Arye Regev, an alleged agent of Mossad, the Israeli secret intelligence agency, was ordered out Friday and given a month to leave Britain, with his wife and daughter. He had been on the staff of the Israel Embassy in London for four years.

The British also ousted an official of the Palestine Liberation Organization, Zaki al-Hawa, a press officer at the PLO’s London office.

Political sources here said Israel had not acted against British interests and noted that this is the first time an Israeli diplomat has been deported from a friendly country.

But last October, another attache at the London Embassy, Jacob Barad, was declared persona non grata while on home leave in Israel and was not permitted to return.
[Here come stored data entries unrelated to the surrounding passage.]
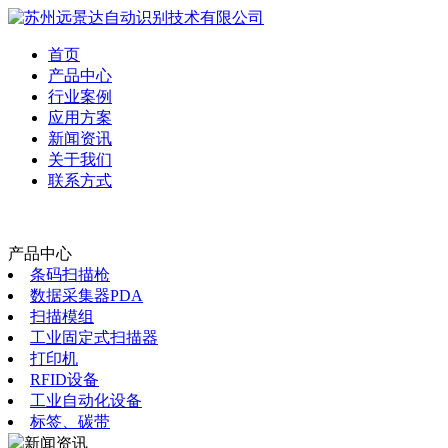
首页
产品中心
行业案例
应用方案
新闻资讯
关于我们
联系方式
产品中心
条码扫描枪
数据采集器PDA
扫描模组
工业固定式扫描器
打印机
RFID设备
工业自动化设备
标签、碳带
新闻资讯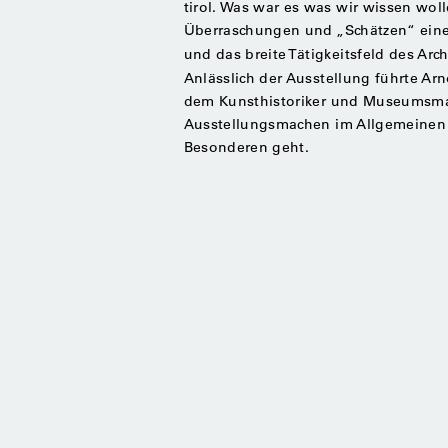
tirol. Was war es was wir wissen woll
Überraschungen und „Schätzen“ einen 
und das breite Tätigkeitsfeld des Arc
Anlässlich der Ausstellung führte Arn
dem Kunsthistoriker und Museumsmac
Ausstellungsmachen im Allgemeinen u
Besonderen geht.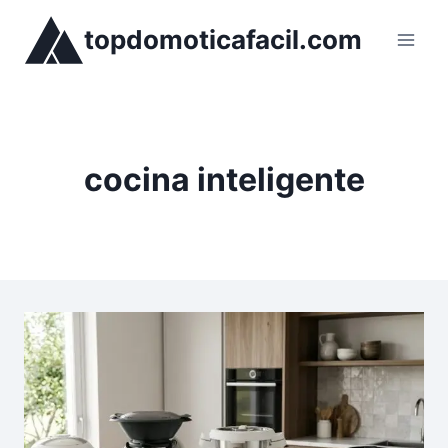
Saltar
topdomoticafacil.com
al
contenido
cocina inteligente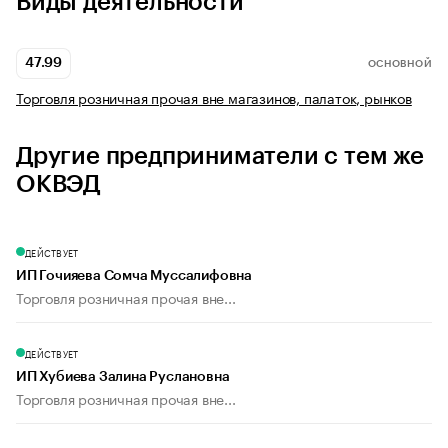
Виды деятельности
47.99
ОСНОВНОЙ
Торговля розничная прочая вне магазинов, палаток, рынков
Другие предприниматели с тем же
ОКВЭД
ДЕЙСТВУЕТ
ИП Гочияева Сомча Муссалифовна
Торговля розничная прочая вне...
ДЕЙСТВУЕТ
ИП Хубиева Залина Руслановна
Торговля розничная прочая вне...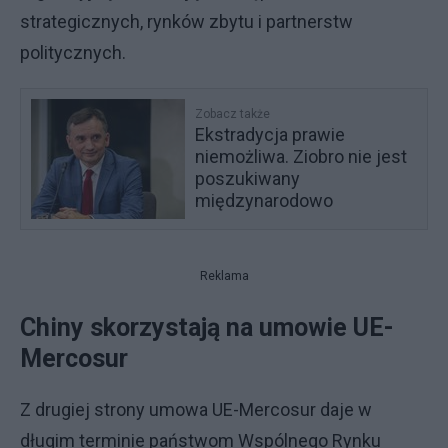
strategicznych, rynków zbytu i partnerstw
politycznych.
Zobacz także
Ekstradycja prawie
niemożliwa. Ziobro nie jest
poszukiwany
międzynarodowo
Reklama
Chiny skorzystają na umowie UE-
Mercosur
Z drugiej strony umowa UE-Mercosur daje w
długim terminie państwom Wspólnego Rynku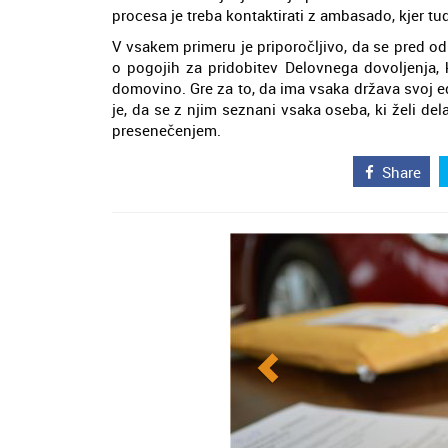
procesa je treba kontaktirati z ambasado, kjer tu
V vsakem primeru je priporočljivo, da se pred odl
o pogojih za pridobitev Delovnega dovoljenja, k
domovino. Gre za to, da ima vsaka država svoj ed
je, da se z njim seznani vsaka oseba, ki želi del
presenečenjem.
Share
Regev and Barad allegedly coordinated Mossad’s anti-terrorist activities in Britain.

According to British news accounts, Regev and Barad were operating an Arab double agent, Ismail Sawan, 28, who was involved in storing arms for a PLO terrorist, Abdul Rahmim Mustapha.

Sawan was sentenced to 11 years in prison last Thursday for possession of hand grenades and assault rifles. Mustapha is suspected of arranging the murder last year of Ali al-Adhami, a Palestinian cartoonist living in London.

Britain reportedly was aggravated because Regev and Barad failed to advise British intelligence of what they supposedly learned from Sawan. Israeli sources said they had no knowledge of the Adhami murder.

NO RECIPROCAL ACTION PLANNED

Israel is not expected to take any countermeasures to the British move, in order not to widen the rift with London. But officials here are furious over the expulsion order, Yediot Achronot reported Sunday.

The newspaper quoted a senior Israeli personality as saying the ouster of Regev was “an act of hypocrisy and revenge which is both unbearable and incomprehensible.”

Analyst Ron Ben-Yishai, writing in Yediot Achronot, said British sensitivity was cumulative, arising from the Mordechai Vanunu affair in September 1986, the story of the discovery of abandoned British passports allegedly used by Israeli secret agents and now the Sawan affair.

The deportation also was seen as a demonstration of “balance” between Israel and its Arab adversaries. Syrian diplomats were ousted two years ago after the Syrian Embassy was implicated in a plot to blow up an Israeli airliner at Heath-row Airport.

When Prime Minister Margaret Thatcher approved Regev’s expulsion, she was giving into Foreign Office pressure to make a point of Britain’s evenhanded approach, it is understood here.

Ben-Yishai wrote that there is good reason to believe the Israeli agents did not possess information Sawan had about the cartoonist’s murder. If they had, they would have passed it on to British intelligence he said.

The PLO official was ousted because he was identified as a member of Force 17, the highly sophisticated terror team charged with safeguarding the security of PLO leader Yasir Arafat. But unlike the Israeli mission, the PLO office here has no diplomatic status and its members do not enjoy diplomatic immunity.

( London correspondent Maurice Samuelson contributed to this report.)